Copy out all lines from the entries below in which "tortor" occurs.

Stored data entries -
_ _ _ _ _ _ _

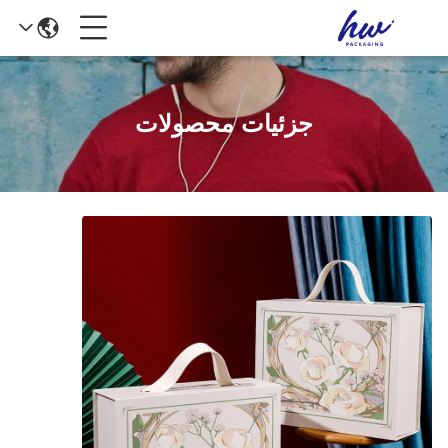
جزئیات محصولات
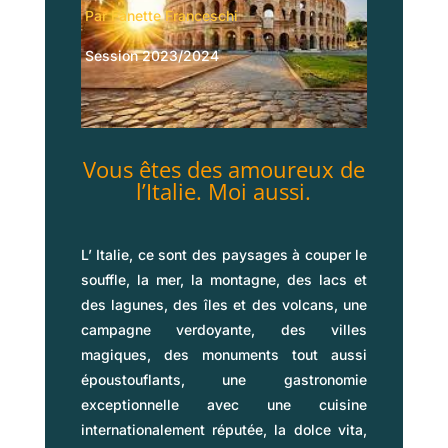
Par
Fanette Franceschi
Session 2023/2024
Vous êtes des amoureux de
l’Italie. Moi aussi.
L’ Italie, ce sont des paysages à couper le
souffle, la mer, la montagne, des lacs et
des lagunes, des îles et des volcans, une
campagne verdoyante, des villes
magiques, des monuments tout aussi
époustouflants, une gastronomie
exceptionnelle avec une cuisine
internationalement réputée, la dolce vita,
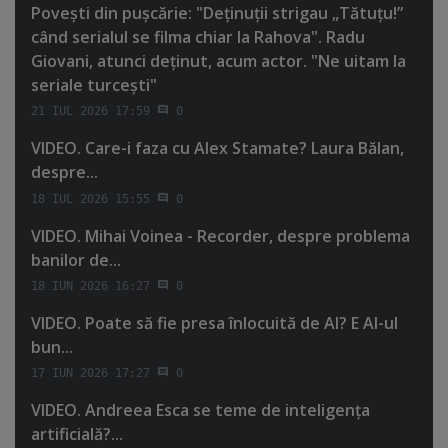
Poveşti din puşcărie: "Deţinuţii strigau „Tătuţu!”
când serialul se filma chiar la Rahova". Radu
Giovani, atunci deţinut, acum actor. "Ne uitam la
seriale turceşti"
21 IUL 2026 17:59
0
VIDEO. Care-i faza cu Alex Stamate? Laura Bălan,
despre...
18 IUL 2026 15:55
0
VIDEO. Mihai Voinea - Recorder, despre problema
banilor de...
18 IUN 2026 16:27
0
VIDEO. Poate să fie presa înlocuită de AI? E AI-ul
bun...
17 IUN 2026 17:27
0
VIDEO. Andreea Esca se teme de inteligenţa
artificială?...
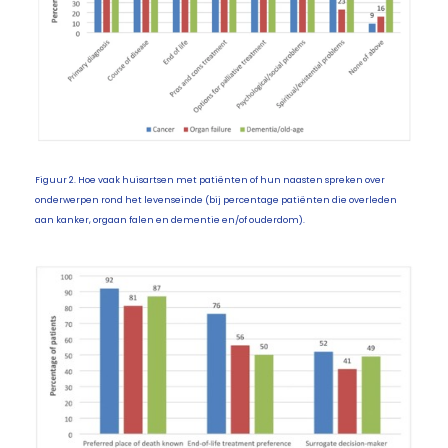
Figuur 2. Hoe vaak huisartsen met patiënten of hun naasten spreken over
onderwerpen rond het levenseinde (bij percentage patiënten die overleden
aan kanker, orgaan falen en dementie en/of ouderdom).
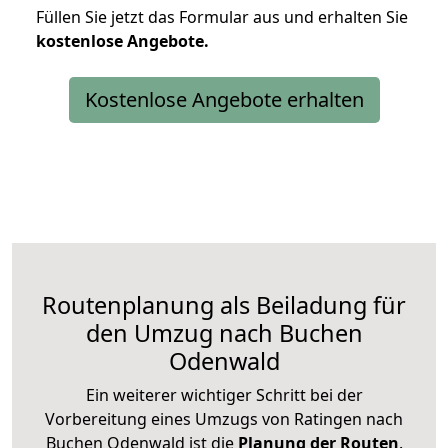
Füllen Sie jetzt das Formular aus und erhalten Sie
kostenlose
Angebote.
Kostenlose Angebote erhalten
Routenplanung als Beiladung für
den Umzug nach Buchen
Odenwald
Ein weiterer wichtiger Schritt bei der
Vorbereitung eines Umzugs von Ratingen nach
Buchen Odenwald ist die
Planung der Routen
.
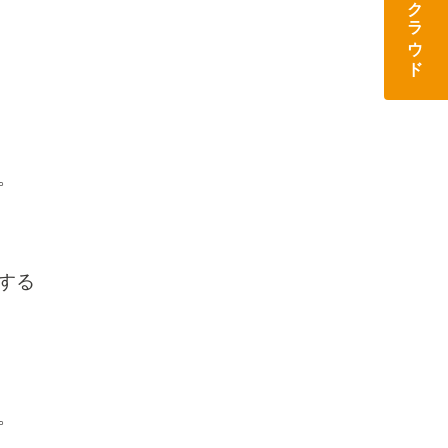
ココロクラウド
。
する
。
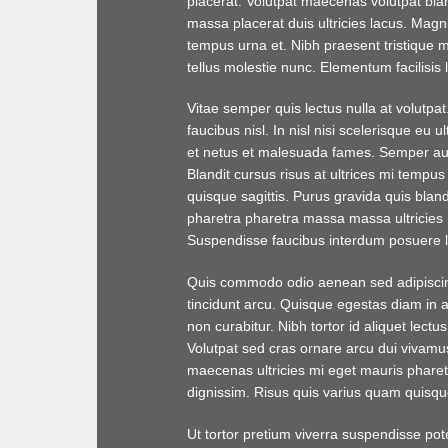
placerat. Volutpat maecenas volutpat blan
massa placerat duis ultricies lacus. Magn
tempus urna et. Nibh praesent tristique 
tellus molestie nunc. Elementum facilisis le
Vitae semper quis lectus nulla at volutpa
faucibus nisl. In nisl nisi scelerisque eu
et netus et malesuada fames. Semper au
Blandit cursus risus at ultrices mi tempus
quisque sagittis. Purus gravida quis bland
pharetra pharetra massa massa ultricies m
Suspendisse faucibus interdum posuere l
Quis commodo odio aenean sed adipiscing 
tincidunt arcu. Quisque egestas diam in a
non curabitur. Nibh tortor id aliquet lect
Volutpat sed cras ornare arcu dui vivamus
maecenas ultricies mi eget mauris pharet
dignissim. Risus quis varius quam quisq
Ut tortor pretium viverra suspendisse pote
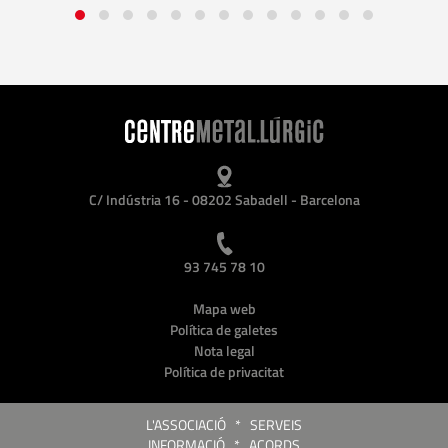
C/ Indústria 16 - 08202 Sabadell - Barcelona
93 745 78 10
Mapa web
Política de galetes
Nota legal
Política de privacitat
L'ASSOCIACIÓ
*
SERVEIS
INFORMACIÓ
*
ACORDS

_ _ _ _ _ _ _

SOLUTION -
non curabitur. Nibh tortor id aliquet lect
Ut tortor pretium viverra suspendisse pote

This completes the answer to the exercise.